ACTIVITY -> Look through the material below and copy exactly the lines from the line with "760-325-2323" to the line with "SCHEDULE A DEMO", those two lines included.

===============

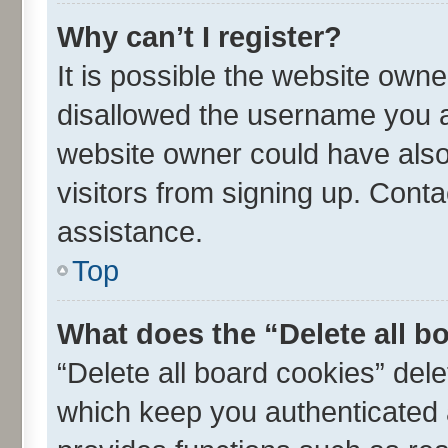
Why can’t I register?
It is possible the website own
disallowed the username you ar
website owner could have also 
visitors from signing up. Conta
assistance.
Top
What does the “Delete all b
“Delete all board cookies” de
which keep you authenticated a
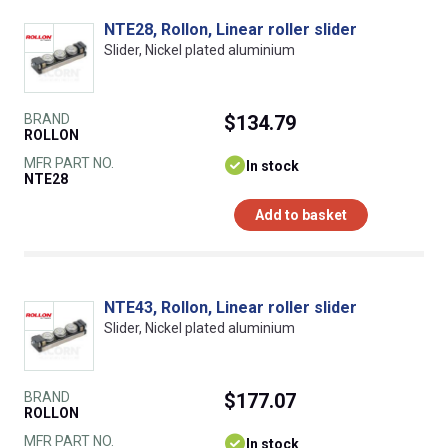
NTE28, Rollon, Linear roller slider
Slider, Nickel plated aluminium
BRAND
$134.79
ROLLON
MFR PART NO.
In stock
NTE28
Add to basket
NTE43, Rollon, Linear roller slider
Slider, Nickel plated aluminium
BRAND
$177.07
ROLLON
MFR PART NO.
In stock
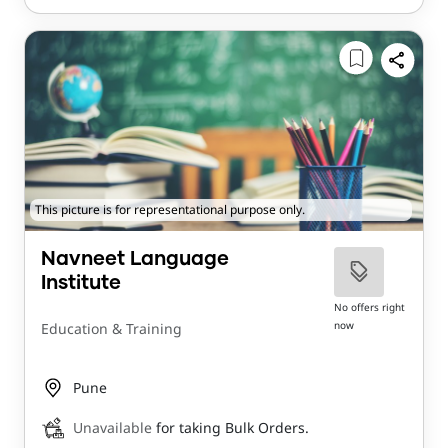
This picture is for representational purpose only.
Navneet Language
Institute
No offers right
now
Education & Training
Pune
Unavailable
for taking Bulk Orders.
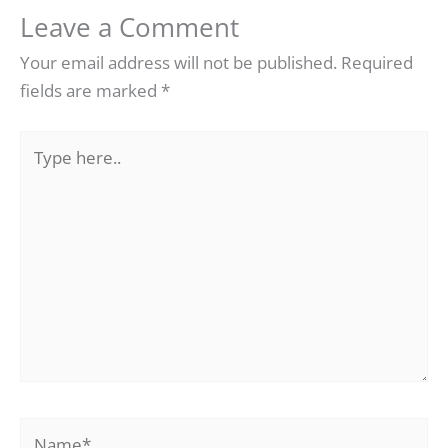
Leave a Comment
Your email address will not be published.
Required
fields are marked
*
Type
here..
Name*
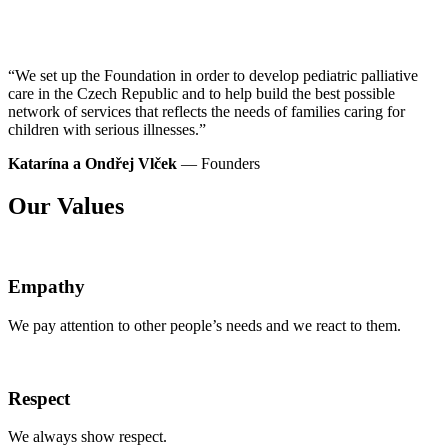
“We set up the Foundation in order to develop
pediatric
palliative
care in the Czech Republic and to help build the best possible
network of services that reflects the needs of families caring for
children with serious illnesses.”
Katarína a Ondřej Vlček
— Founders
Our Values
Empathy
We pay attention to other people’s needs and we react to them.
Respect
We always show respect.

===============

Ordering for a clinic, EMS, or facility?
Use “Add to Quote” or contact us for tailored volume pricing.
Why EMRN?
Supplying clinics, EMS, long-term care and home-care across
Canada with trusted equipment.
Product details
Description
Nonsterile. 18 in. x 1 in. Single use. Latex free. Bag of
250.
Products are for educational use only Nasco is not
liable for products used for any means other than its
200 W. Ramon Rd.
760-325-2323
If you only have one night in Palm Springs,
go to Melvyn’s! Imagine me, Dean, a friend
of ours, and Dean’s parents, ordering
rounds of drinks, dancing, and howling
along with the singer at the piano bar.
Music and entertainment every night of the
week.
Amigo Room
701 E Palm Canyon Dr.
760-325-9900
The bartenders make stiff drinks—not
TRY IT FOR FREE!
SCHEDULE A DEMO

===============

REPLY TO THE TASK ->
760-325-2323
If you only have one night in Palm Springs,
go to Melvyn’s! Imagine me, Dean, a friend
of ours, and Dean’s parents, ordering
rounds of drinks, dancing, and howling
along with the singer at the piano bar.
Music and entertainment every night of the
week.
Amigo Room
701 E Palm Canyon Dr.
760-325-9900
The bartenders make stiff drinks—not
TRY IT FOR FREE!
SCHEDULE A DEMO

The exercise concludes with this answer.